• **DATA SECTION**
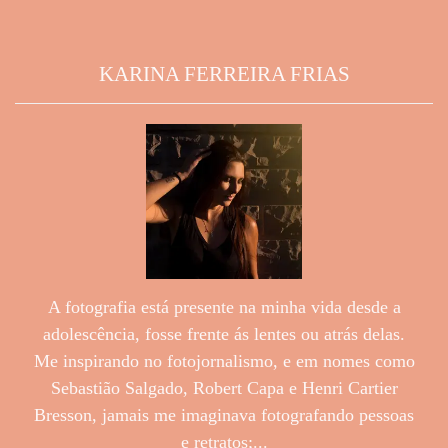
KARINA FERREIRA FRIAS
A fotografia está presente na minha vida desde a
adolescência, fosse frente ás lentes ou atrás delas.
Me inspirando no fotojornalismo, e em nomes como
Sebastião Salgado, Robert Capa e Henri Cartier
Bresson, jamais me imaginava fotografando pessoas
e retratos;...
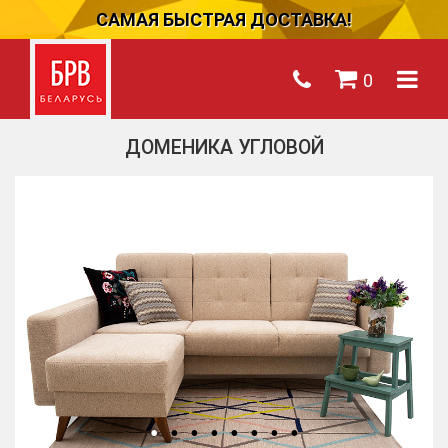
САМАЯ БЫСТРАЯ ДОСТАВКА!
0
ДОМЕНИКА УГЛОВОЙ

...

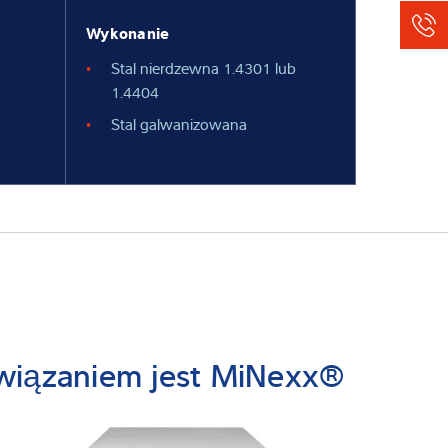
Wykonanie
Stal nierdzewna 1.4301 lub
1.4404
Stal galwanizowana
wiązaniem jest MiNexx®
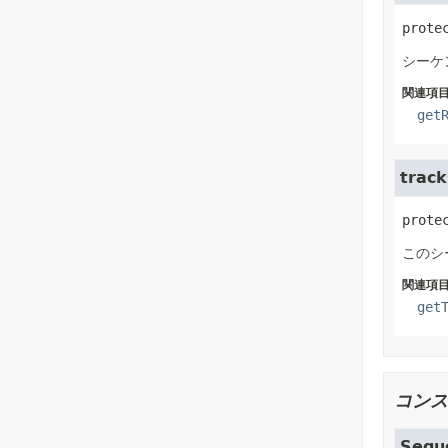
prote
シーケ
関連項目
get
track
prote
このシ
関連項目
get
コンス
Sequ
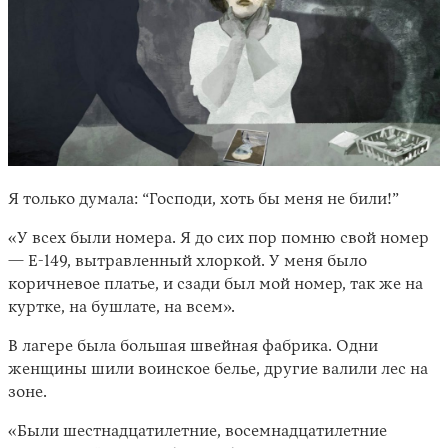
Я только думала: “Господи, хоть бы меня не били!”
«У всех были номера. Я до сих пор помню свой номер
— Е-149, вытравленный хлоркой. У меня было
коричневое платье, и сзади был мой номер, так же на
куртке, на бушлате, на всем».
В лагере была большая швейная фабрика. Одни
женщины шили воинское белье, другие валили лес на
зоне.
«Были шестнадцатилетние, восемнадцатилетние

• **WHAT THE TASK REQUIRES**
Your answer should consist of the lines of the listing that contain "меня", copied as they stand.

• **EXERCISE RESPONSE**
Я только думала: “Господи, хоть бы меня не били!”
— Е-149, вытравленный хлоркой. У меня было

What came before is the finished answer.